• _Problem to solve_:
Return exactly the lines that run from the one containing "OVHcloud and" to the end of the entries, with both ends included.

- Opening Delimiter -

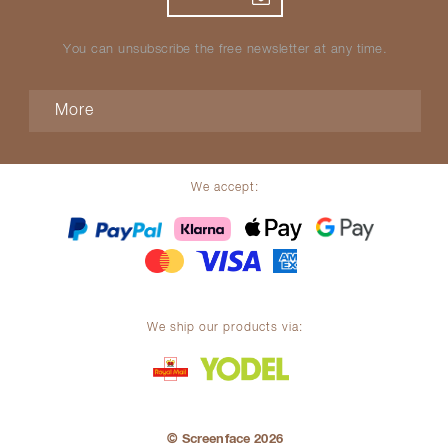
You can unsubscribe the free newsletter at any time.
More
We accept:
We ship our products via:
© Screenface 2026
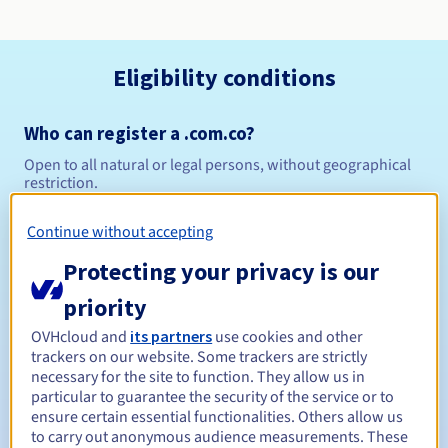
Eligibility conditions
Who can register a .com.co?
Open to all natural or legal persons, without geographical
restriction.
Management rules and notifications
Continue without accepting
Protecting your privacy is our
Between 1 and 5 years
Registration period
priority
OVHcloud and
its partners
use cookies and other
trackers on our website. Some trackers are strictly
Between 1 and 5 years
Renewal period
necessary for the site to function. They allow us in
particular to guarantee the security of the service or to
ensure certain essential functionalities. Others allow us
to carry out anonymous audience measurements. These
30 days
Redemption period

- Closing Delimiter -

• _Task solution_:
OVHcloud and
its partners
use cookies and other
trackers on our website. Some trackers are strictly
Between 1 and 5 years
Renewal period
necessary for the site to function. They allow us in
particular to guarantee the security of the service or to
ensure certain essential functionalities. Others allow us
to carry out anonymous audience measurements. These
30 days
Redemption period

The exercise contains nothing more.